Long-term information was available in 135 cases (93.1%), with a median overall follow-up duration of 14.5 yr (range, 6.5-22.3 yr). There were neither biliary malignancies nor deaths attributable to biliary disease. Sixteen patients (11.9%) developed late complications, including choledochal complications (stone recurrence and/or cholangitis; 14 patients) and acute cholecystitis (two of 32 patients with the gallbladder in situ).

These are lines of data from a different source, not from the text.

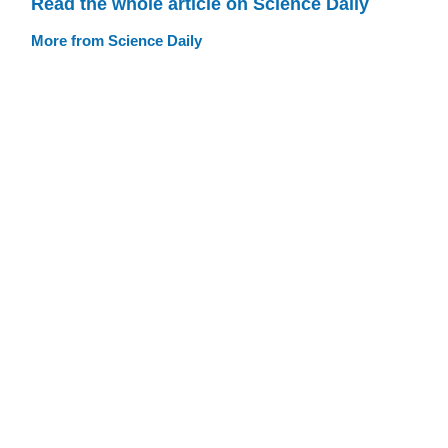
Read the whole article on Science Daily
More from Science Daily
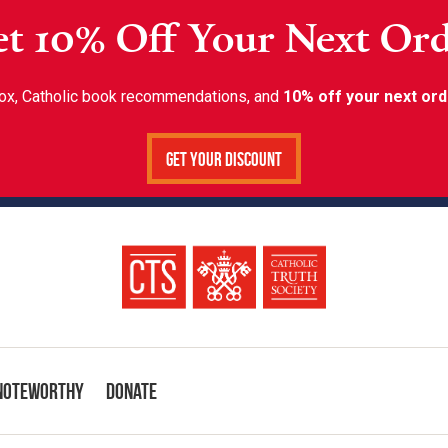
t 10% Off Your Next Or
inbox, Catholic book recommendations, and
10% off your next ord
Get Your Discount
Noteworthy
Donate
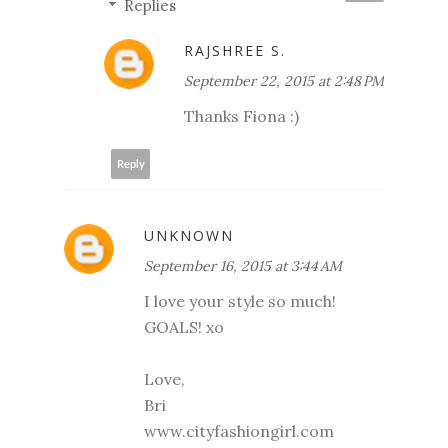
Replies
RAJSHREE S.
September 22, 2015 at 2:48 PM
Thanks Fiona :)
Reply
UNKNOWN
September 16, 2015 at 3:44 AM
I love your style so much!
GOALS! xo
Love,
Bri
www.cityfashiongirl.com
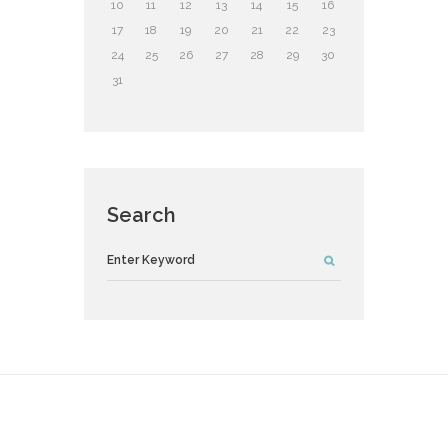
10
11
12
13
14
15
16
17
18
19
20
21
22
23
24
25
26
27
28
29
30
31
Search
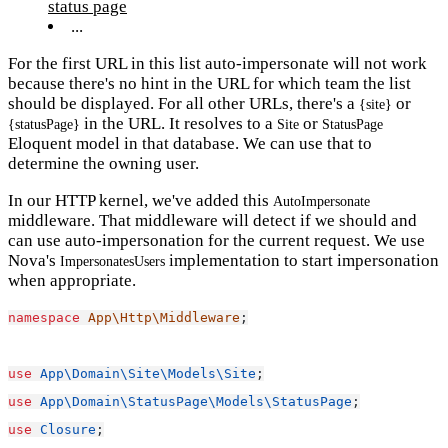
status page
...
For the first URL in this list auto-impersonate will not work
because there's no hint in the URL for which team the list
should be displayed. For all other URLs, there's a
or
{site}
in the URL. It resolves to a
or
{statusPage}
Site
StatusPage
Eloquent model in that database. We can use that to
determine the owning user.
In our HTTP kernel, we've added this
AutoImpersonate
middleware. That middleware will detect if we should and
can use auto-impersonation for the current request. We use
Nova's
implementation to start impersonation
ImpersonatesUsers
when appropriate.
namespace
App\Http\Middleware
;
use
App\Domain\Site\Models\Site
;
use
App\Domain\StatusPage\Models\StatusPage
;
use
Closure
;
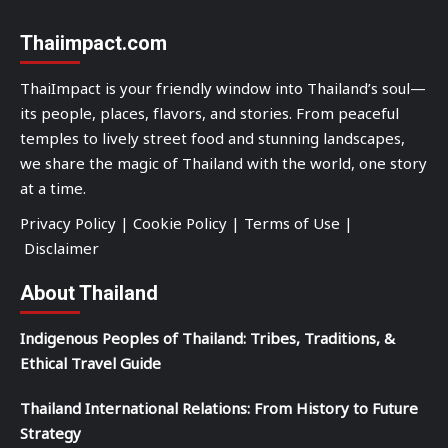
Thaiimpact.com
ThaiImpact is your friendly window into Thailand’s soul—
its people, places, flavors, and stories. From peaceful
temples to lively street food and stunning landscapes,
we share the magic of Thailand with the world, one story
at a time.
Privacy Policy
|
Cookie Policy
|
Terms of Use
|
Disclaimer
About Thailand
Indigenous Peoples of Thailand: Tribes, Traditions, &
Ethical Travel Guide
Thailand International Relations: From History to Future
Strategy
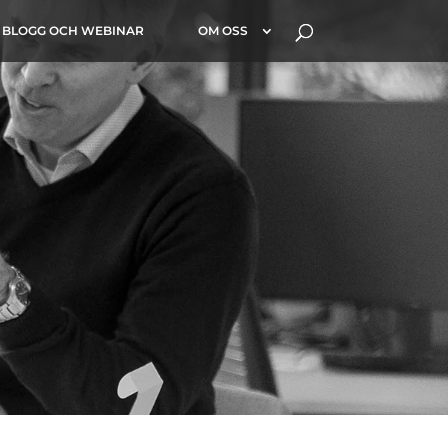
BLOGG OCH WEBINAR
OM OSS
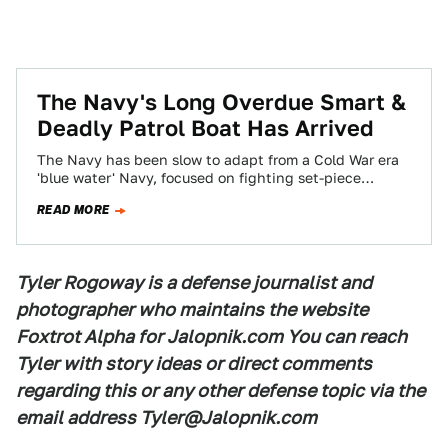
The Navy's Long Overdue Smart &
Deadly Patrol Boat Has Arrived
The Navy has been slow to adapt from a Cold War era
'blue water' Navy, focused on fighting set-piece
prelude to WWIII…
READ MORE
Tyler Rogoway is a defense journalist and
photographer who maintains the website
Foxtrot Alpha for Jalopnik.com You can reach
Tyler with story ideas or direct comments
regarding this or any other defense topic via the
email address Tyler@Jalopnik.com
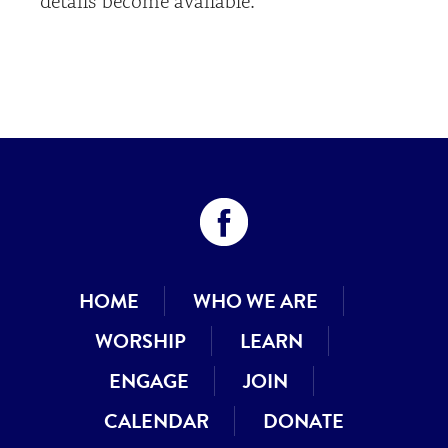
details become available.
HOME
WHO WE ARE
WORSHIP
LEARN
ENGAGE
JOIN
CALENDAR
DONATE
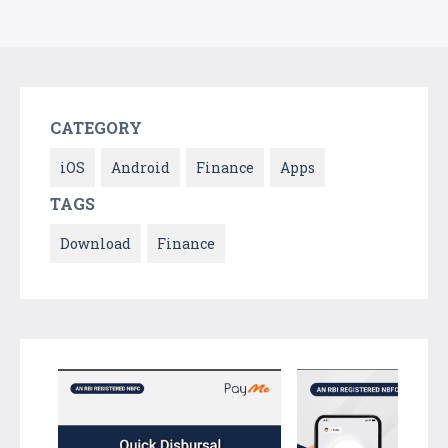
CATEGORY
iOS
Android
Finance
Apps
TAGS
Download
Finance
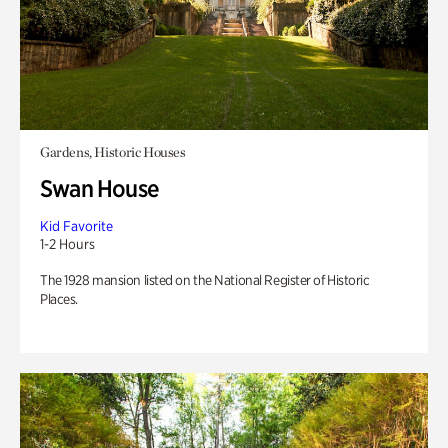
Gardens, Historic Houses
Swan House
Kid Favorite
1-2 Hours
The 1928 mansion listed on the National Register of Historic
Places.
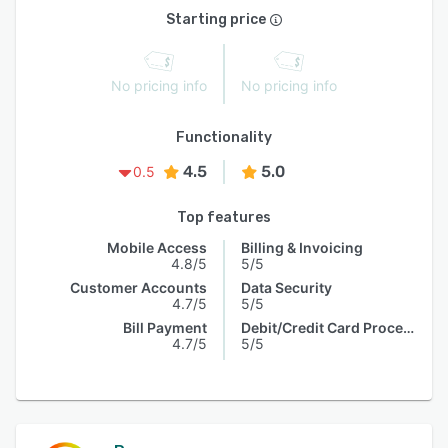
Starting price
No pricing info
No pricing info
Functionality
4.5
5.0
0.5
Top features
Mobile Access
Billing & Invoicing
4.8/5
5/5
Customer Accounts
Data Security
4.7/5
5/5
Bill Payment
Debit/Credit Card Processing
4.7/5
5/5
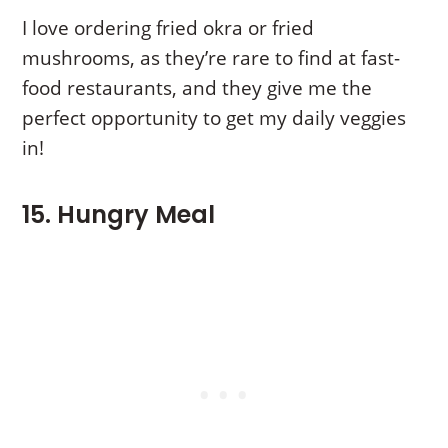
I love ordering fried okra or fried
mushrooms, as they’re rare to find at fast-
food restaurants, and they give me the
perfect opportunity to get my daily veggies
in!
15. Hungry Meal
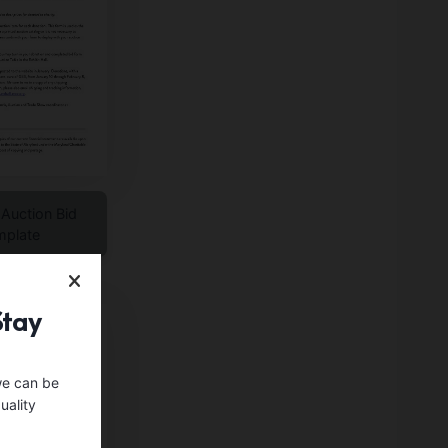
 Auction Bid
mplate
Stay
we can be
uality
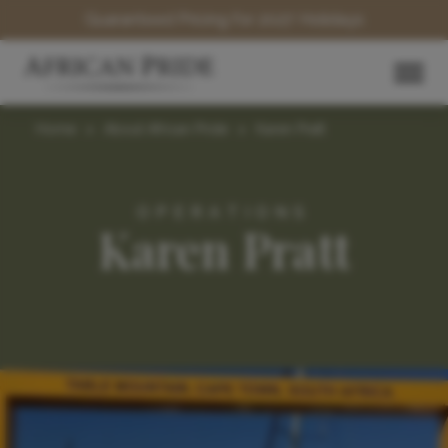
Guaranteed Pricing for 2027 Holidays
Home
>
About African Pride
>
Karen Pratt
OPERATIONS
Karen Pratt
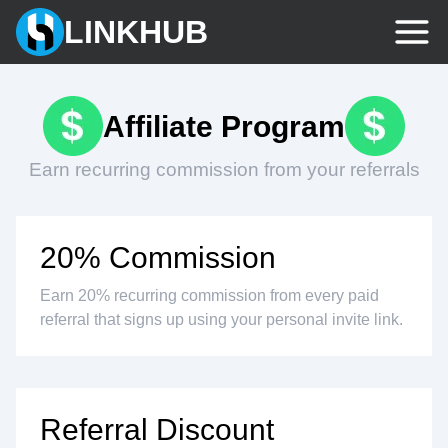
LINKHUB
Affiliate Program
Earn recurring commission from your referrals
20% Commission
Earn 20% recurring commission from every paid
referral that signs up using your personal invite link.
Referral Discount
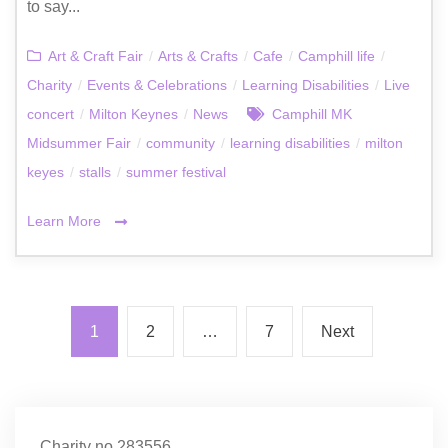
to say...
Art & Craft Fair
/
Arts & Crafts
/
Cafe
/
Camphill life
/
Charity
/
Events & Celebrations
/
Learning Disabilities
/
Live
concert
/
Milton Keynes
/
News
Camphill MK
Midsummer Fair
/
community
/
learning disabilities
/
milton
keyes
/
stalls
/
summer festival
Learn More
1
2
…
7
Next
Charity no.283556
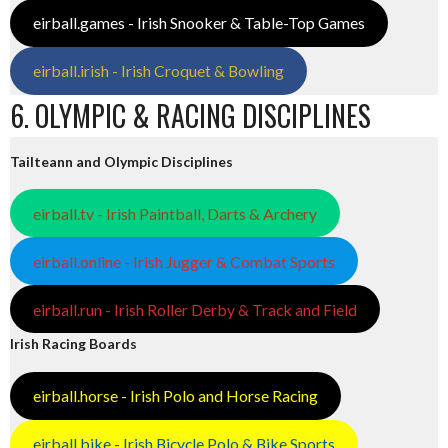
eirball.games - Irish Snooker & Table-Top Games
eirball.irish - Irish Croquet & Bowling
6. OLYMPIC & RACING DISCIPLINES
Tailteann and Olympic Disciplines
eirball.tv - Irish Paintball, Darts & Archery
eirball.online - Irish Jugger & Combat Sports
eirball.run - Irish Roller Derby & Track and Field
Irish Racing Boards
eirball.horse - Irish Polo and Horse Racing
eirball.bike - Irish Bicycle Polo & Bike Sports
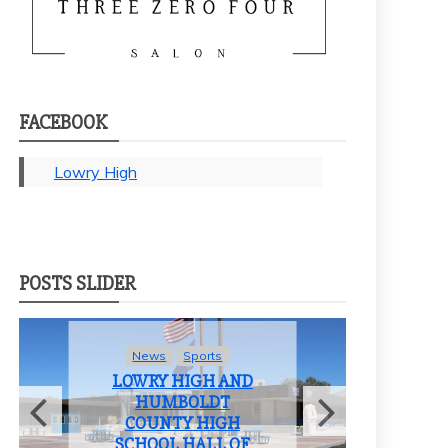
FACEBOOK
Lowry High
POSTS SLIDER
Sports
News
Student Life
 HIGH AND
LOWRY HIGH
MBOLDT
SCHOOL BIDS
TY HIGH
FAREWELL TO THE
L HALL OF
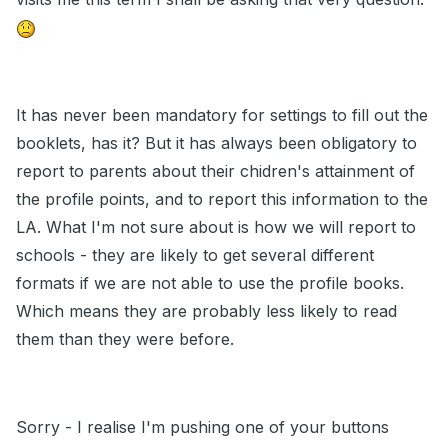
It has never been mandatory for settings to fill out the
booklets, has it? But it has always been obligatory to
report to parents about their chidren's attainment of
the profile points, and to report this information to the
LA. What I'm not sure about is how we will report to
schools - they are likely to get several different
formats if we are not able to use the profile books.
Which means they are probably less likely to read
them than they were before.
Sorry - I realise I'm pushing one of your buttons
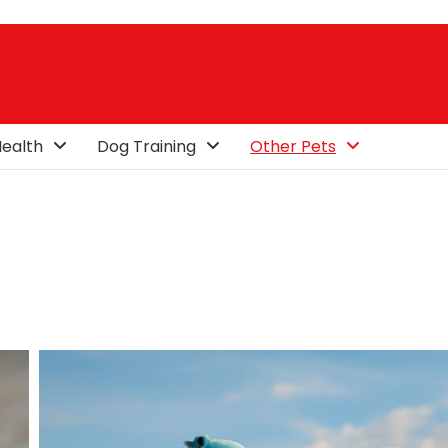
ealth
Dog Training
Other Pets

Multivariate analysis identified two independent risk factors for choledochal complications: bile duct diameter > or = 15 mm and brown pigment stones at the initial ES. Choledochal complications were endoscopically manageable. All recurrent stones were brown pigment stones.

CONCLUSIONS

Approximately 12% of patients develop late complications after ES, but retreatment with ERCP is effective. ES is a reasonable alternative even in young patients with choledocholithiasis. Careful follow-up is necessary, however, particularly for patients with a dilated bile duct or brown pigment stones.

摘要

目的

腹腔镜胆囊切除术的广泛应用已将内镜括约肌切开术(ES)的适应证扩展至患有胆总管结石的年轻患者;然而,ES的长期结果以及晚期并发症的危险因素在很大程度上尚不清楚。

方法

1977年至1990年间,145例60岁及以下的患者因胆总管结石接受了ES。2000年对ES的长期结果进行了调查,并对晚期并发症的预后因素进行了多变量分析。

结果

135例(93.1%)有长期随访信息,总体中位随访时间为14.5年(范围6.5 - 22.3年)。既没有发生胆道恶性肿瘤,也没有因胆道疾病导致的死亡。16例患者(11.9%)出现晚期并发症,包括胆总管并发症(结石复发和/或胆管炎;14例患者)和急性胆囊炎(32例胆囊原位患者中有2例)。多变量分析确定了胆总管并发症的两个独立危险因素:胆管直径≥15 mm以及初次ES时存在棕色色素结石。胆总管并发症可通过内镜处理。所有复发结石均为棕色色素结石。

结论

约12%的患者在ES后出现晚期并发症,但内镜逆行胰胆管造影(ERCP)再次治疗有效。即使对于患有胆总管结石的年轻患者,ES也是一种合理的选择。然而,需要仔细随访,尤其是对于胆管扩张或有棕色色素结石的患者。